Rapudo 14/08/2021
Inicialmente, tive impressão de que seria um livro com forte caráter alegórico, e fiquei bastante ansioso na tentativa de relacionar as eventuais alegorias apresentadas na abertura do livro com fatos históricos. Como não conheço muito da história de Moçambique, já viu né, foi um fracasso total!! Não recomendo esta abordagem. Na real, reconheço que entrei numas. O desejo inicial era ler o terra Sonâmbula, do Mia Couto. A Ju Wallauer, do Mamilos Podcast, comentou num dia desses que o livro do Mia era duríssimo, e recomendou este livro da Chiziane como um contraponto poético. Por paradoxal que fosse, seria um ótimo complemento. Resolvi acatar a sugestão. Mas antes, encaixei o Caderno de Memórias Coloniais, da Isabela Figueiredo, que tem mais ou menos a mesma temática.
Foi e está sendo um aprendizado. Porque ao relacionar este livro com a história de Moçambique, criei a expectava de uma sequência de fatos lineares, uma série de nomes, datas e eventos.
E não é exatamente por aí que a autora constrói o livro.
Quando se diz que deve-se apropriar-se da própria história, através de uma epistemologia que não seja a do colonizador?
Este livro é isso e sobre isso.
Ela nos fala sobre a história de Moçambique, mas pela perspectiva do povo, seus conflitos internos e externo. Suas manifestações, cosmogonias, culturas e resistências.
E mesmo assim, também nos entrega marcadores cronológicos e caracteriza eventos como a política salazarista, a independência e elementos da guerra civil.
É um lindo livro. Alegórico, metafórico, poético, sensível e brutal ao mesmo tempo. Tenho inveja de quem leu em conjunto com outras pessoas, porque eu certamente não consegui atingir todas suas camadas.
A abordagem é crítica à violência de gênero, de raça, e indica o quanto estas são constitutivas da experiência colonial.
Vi muita gente reclamando do final do livro, por diferentes motivos.

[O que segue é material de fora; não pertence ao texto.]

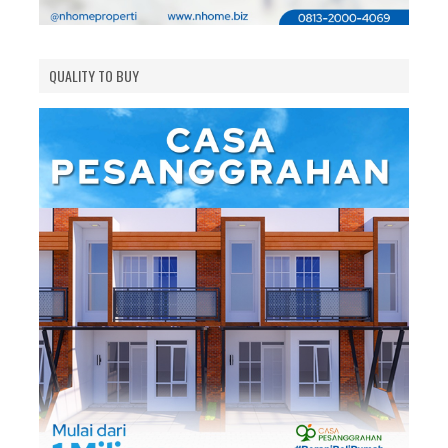
QUALITY TO BUY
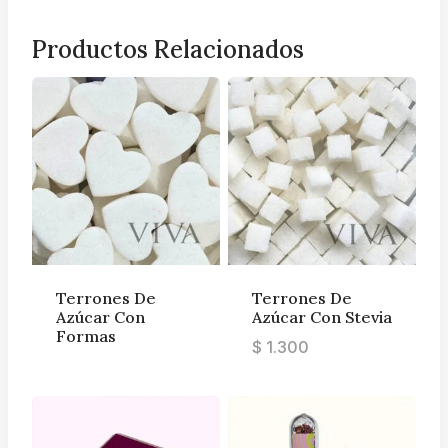
Productos Relacionados
Terrones De
Terrones De
Azúcar Con
Azúcar Con Stevia
Formas
$
1.300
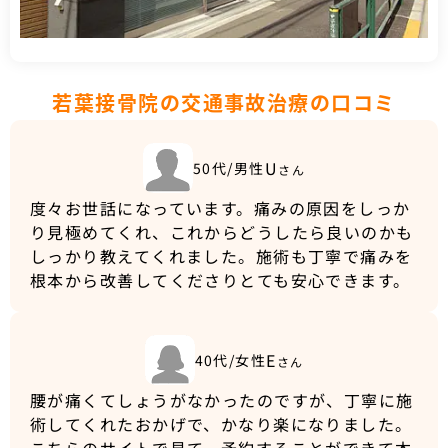
若葉接骨院の交通事故治療の口コミ
U
50代/男性
さん
度々お世話になっています。痛みの原因をしっか
り見極めてくれ、これからどうしたら良いのかも
しっかり教えてくれました。施術も丁寧で痛みを
根本から改善してくださりとても安心できます。
E
40代/女性
さん
腰が痛くてしょうがなかったのですが、丁寧に施
術してくれたおかげで、かなり楽になりました。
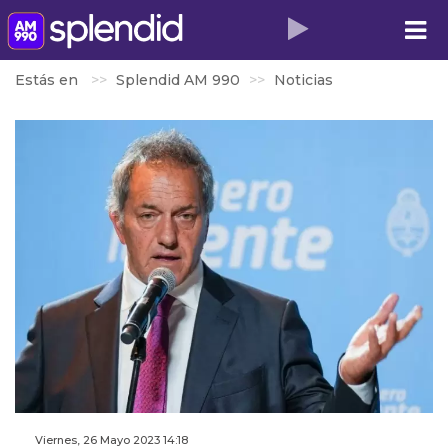
Estás en
Splendid AM 990
Noticias
Viernes, 26 Mayo 2023 14:18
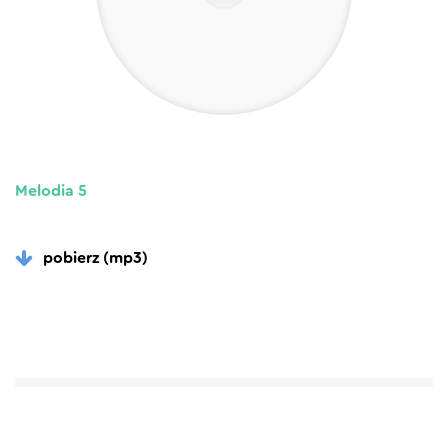
Melodia 5
pobierz (mp3)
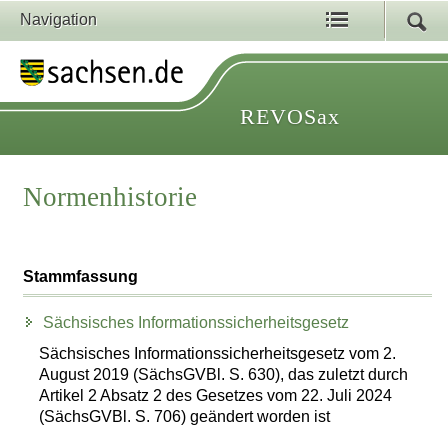
Navigation
REVOSax
Normenhistorie
Stammfassung
Sächsisches Informationssicherheitsgesetz
Sächsisches Informationssicherheitsgesetz vom 2.
August 2019 (SächsGVBl. S. 630), das zuletzt durch
Artikel 2 Absatz 2 des Gesetzes vom 22. Juli 2024
(SächsGVBl. S. 706) geändert worden ist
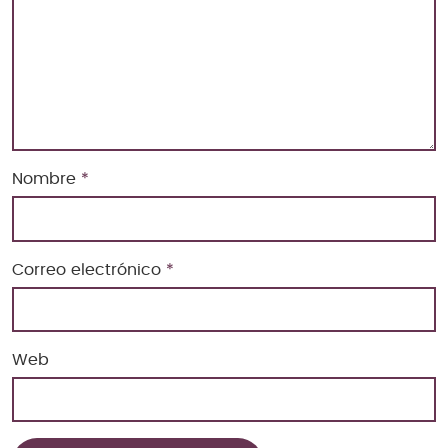
Nombre
*
Correo electrónico
*
Web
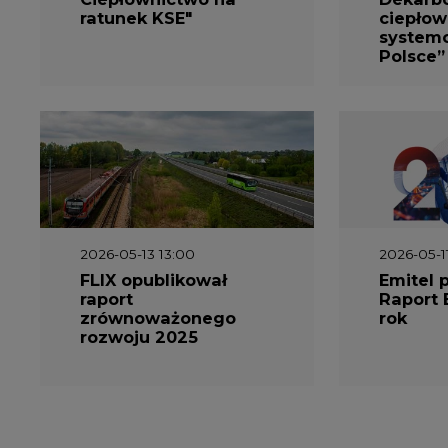
ratunek KSE"
ciepłow
system
Polsce”
2026-05-13 13:00
2026-05-1
FLIX opublikował
Emitel 
raport
Raport 
zrównoważonego
rok
rozwoju 2025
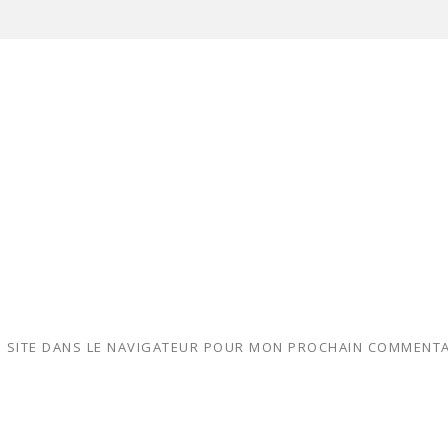
 SITE DANS LE NAVIGATEUR POUR MON PROCHAIN COMMENTA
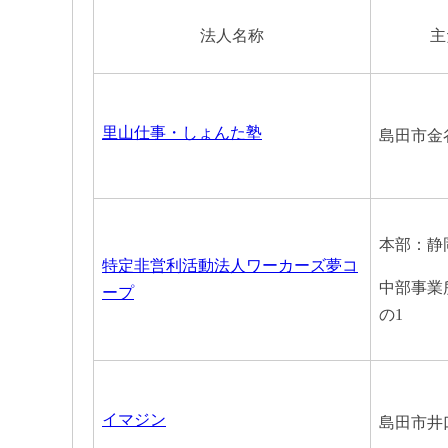
法人名称
主
里山仕事・しょんた塾
島田市金谷
本部：静
特定非営利活動法人ワーカーズ夢コ
中部事業
ープ
の1
イマジン
島田市井口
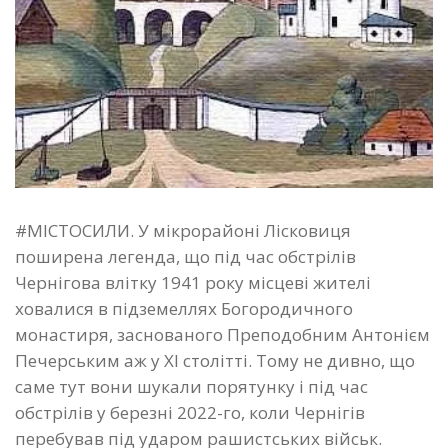
#МІСТОСИЛИ. У мікрорайоні Лісковиця
поширена легенда, що під час обстрілів
Чернігова влітку 1941 року місцеві жителі
ховалися в підземеллях Богородичного
монастиря, заснованого Преподобним Антонієм
Печерським аж у ХІ столітті. Тому не дивно, що
саме тут вони шукали порятунку і під час
обстрілів у березні 2022-го, коли Чернігів
перебував під ударом рашистських військ.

Achei coerente com a ideia de construção do país, aponta para um futuro nas mãos dos moçambicanos, e, pelo que entendi do estilo, bem afeito às narrativas orais que permeiam e constituem o livro.
E tive a impressão de que romance todo o traz o leitor a um poema curto, de seis versos, que encerra o livro, como se para dar o sentido mais amplo para ele.